I then experienced something incredible. I felt God speak to me! I heard Him through several people, in several situations, and felt Him all of the time.

Since the first time I felt Him last year, I haven't stopped. He's helped me create so many new friendships, and get over my "everybody sucks" mindset. 

Olivia lived with such joy, and when I think about the time I spent with her and how I felt when I was with her, I'm inspired to live that way myself. Because I think everyone deserves to feel the way Olivia made me feel. Everyone deserves to feel loved. Like they matter & belong. I want to be the kind of friend Olivia was, and make people feel the way she did.

The only way to avoid hurt is to avoid love, & avoiding love is no way to Liv. It only hurts deeply, because you love deeply.

I've been blessed with so many incredible people this year, and I just want to take a moment to say thank you. 

To Him, for blessing me with them. For hearing my cries.

To them, for being there for me in my darkest of times, and for sticking by my side through it all.

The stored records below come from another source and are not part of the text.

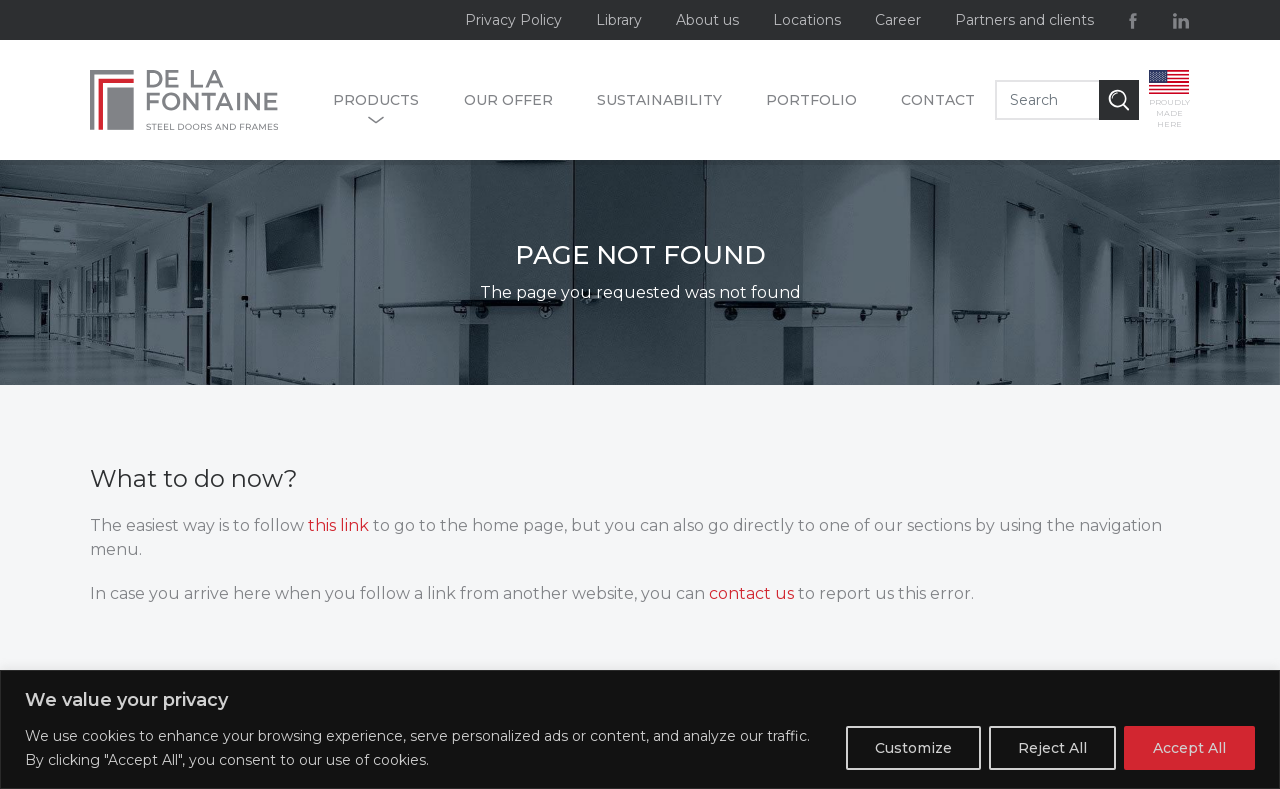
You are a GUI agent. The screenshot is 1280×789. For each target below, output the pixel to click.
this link (338, 525)
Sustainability (659, 100)
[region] (640, 729)
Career (898, 20)
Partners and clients (1024, 20)
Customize (913, 748)
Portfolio (811, 100)
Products (376, 101)
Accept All (1189, 748)
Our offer (508, 100)
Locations (807, 20)
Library (619, 20)
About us (707, 20)
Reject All (1052, 748)
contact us (751, 593)
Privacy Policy (513, 20)
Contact (938, 100)
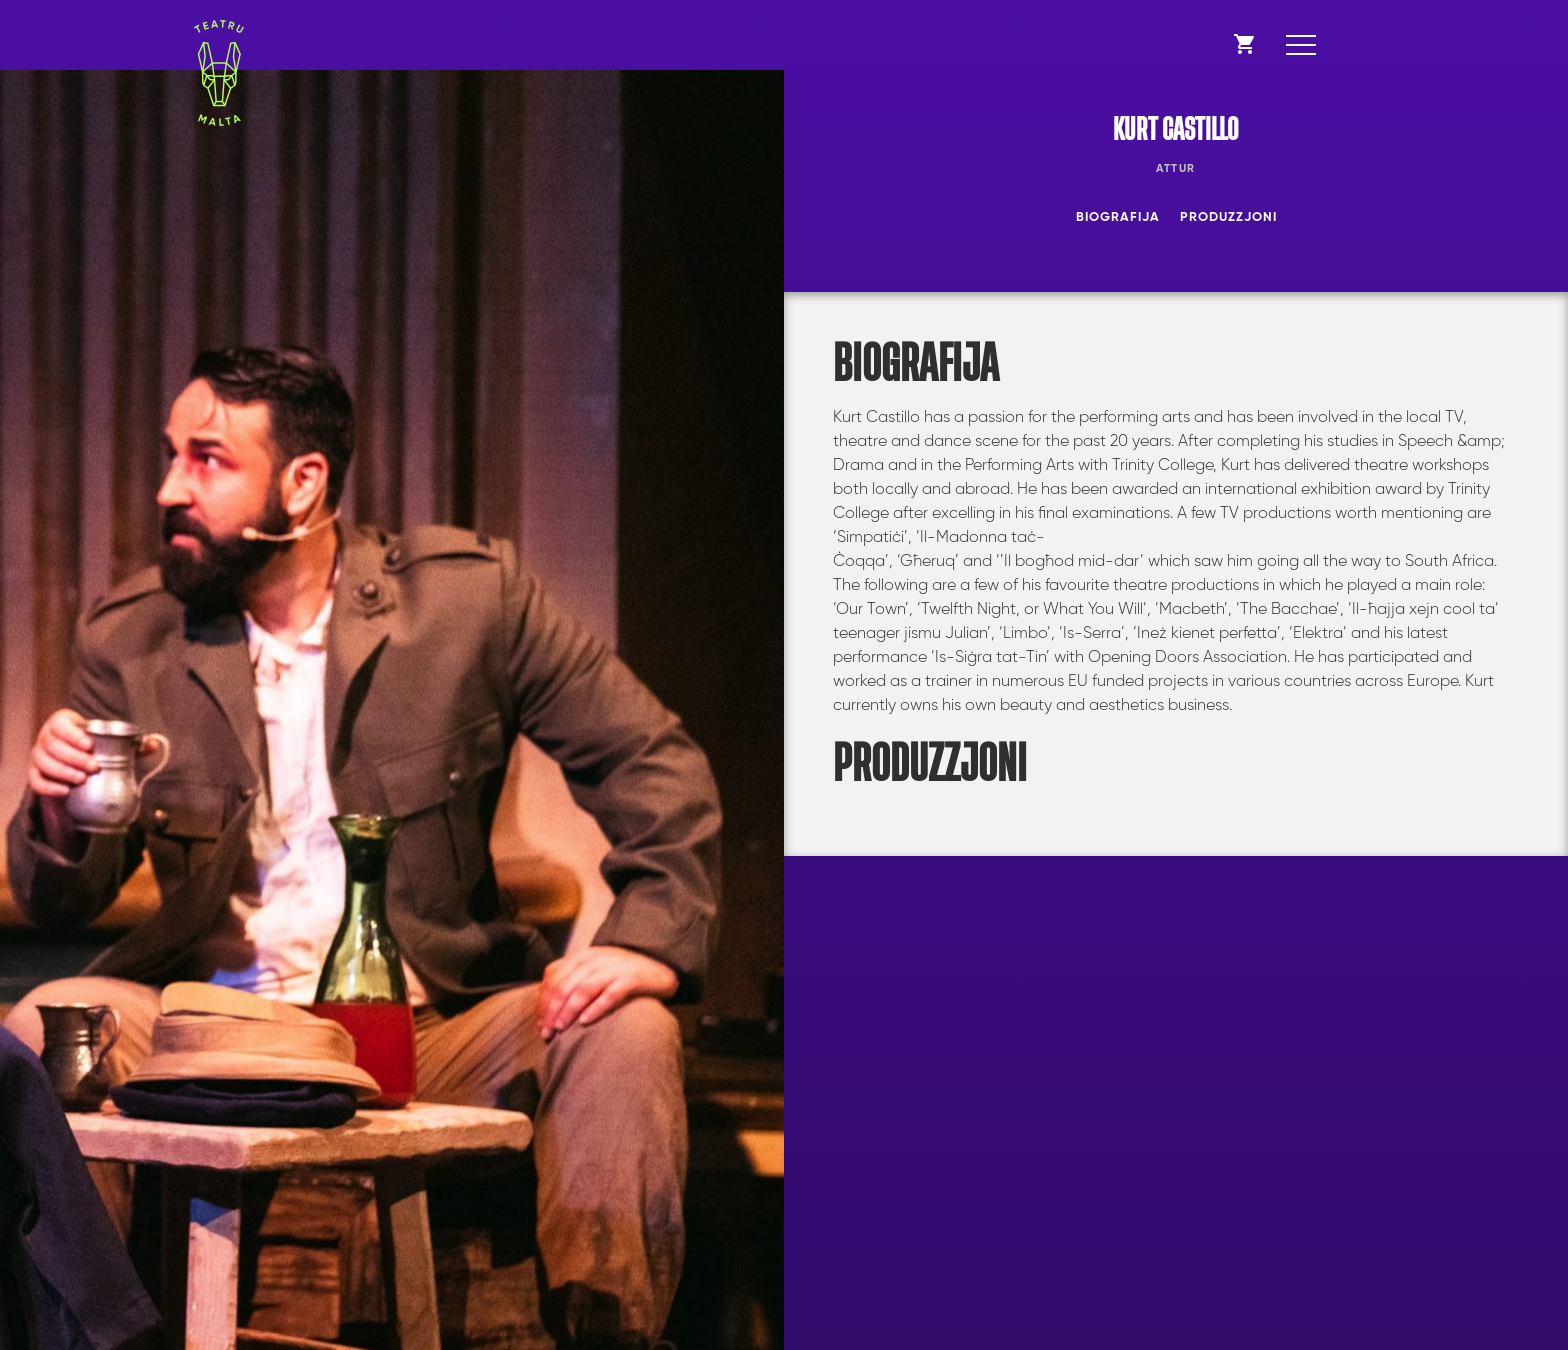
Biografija (1118, 217)
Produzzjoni (1228, 217)
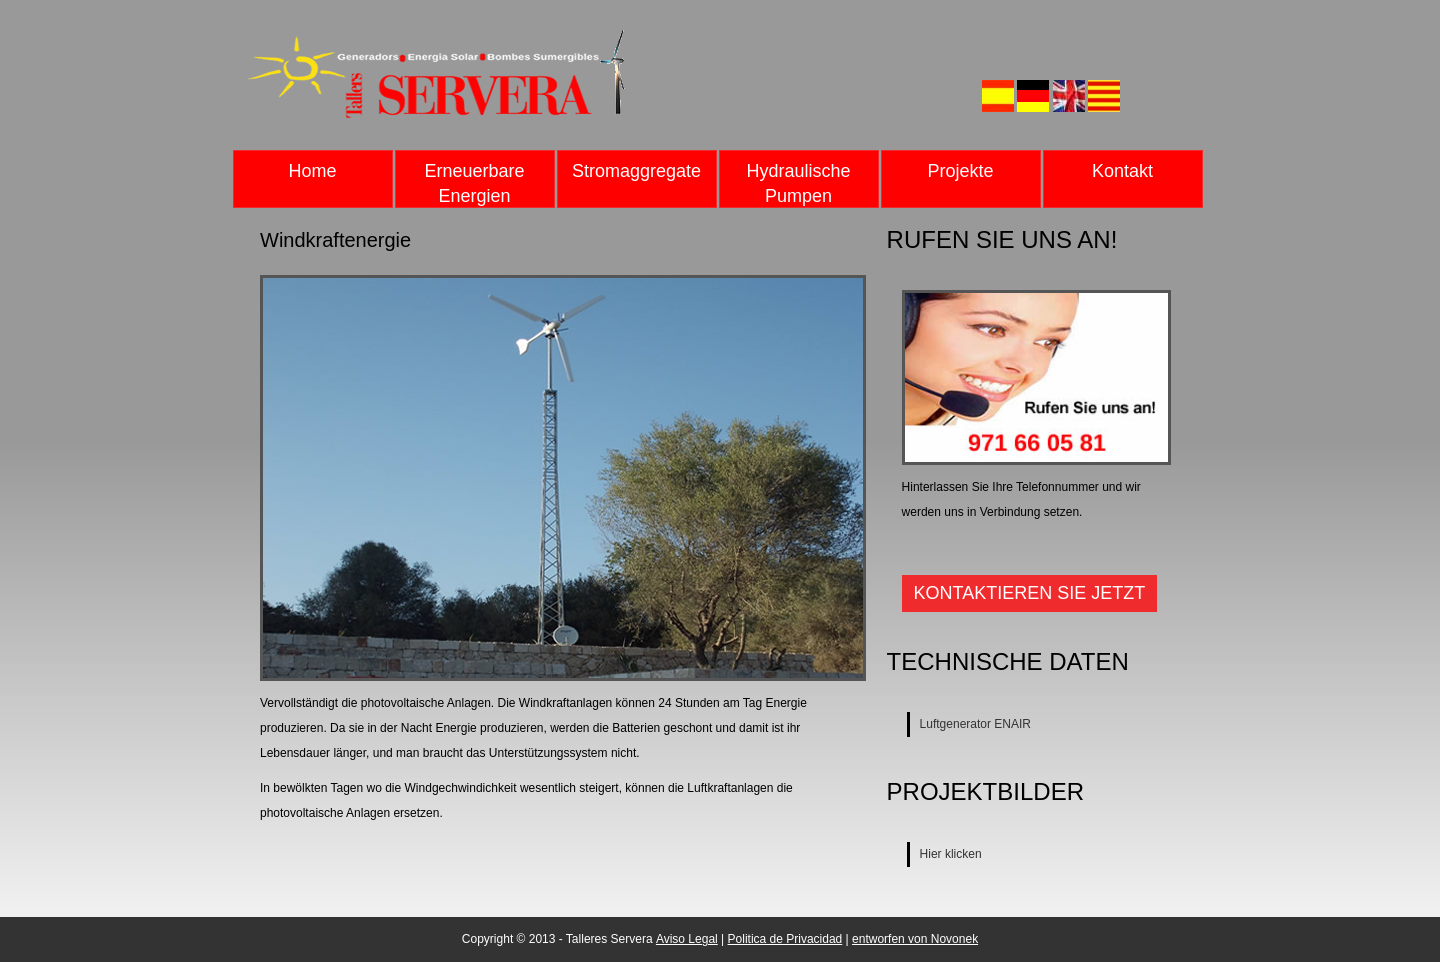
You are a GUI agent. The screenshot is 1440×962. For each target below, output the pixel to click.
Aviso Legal (687, 939)
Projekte (960, 171)
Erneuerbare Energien (474, 183)
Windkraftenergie (335, 240)
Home (312, 171)
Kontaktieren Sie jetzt (1030, 593)
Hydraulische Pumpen (798, 183)
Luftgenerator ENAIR (975, 724)
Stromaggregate (636, 171)
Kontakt (1122, 171)
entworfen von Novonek (915, 939)
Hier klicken (951, 854)
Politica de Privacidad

I'd also like to take a moment to tell you to stop. Stop where you are. Count your blessings. Call someone you love. Text someone you haven't seen in a good minute and tell them you miss them. Hug your bestfriend. Make sure your loved ones know you love them, I promise you, you won't regret it.

I've heard all the stories about the people who God talks to.
I've heard the stories of grief and suffering and how God helped them through it. 
I've heard it all, I just never thought that I would be telling my own someday.

This is just a short piece of my story, and I can't wait to tell the rest.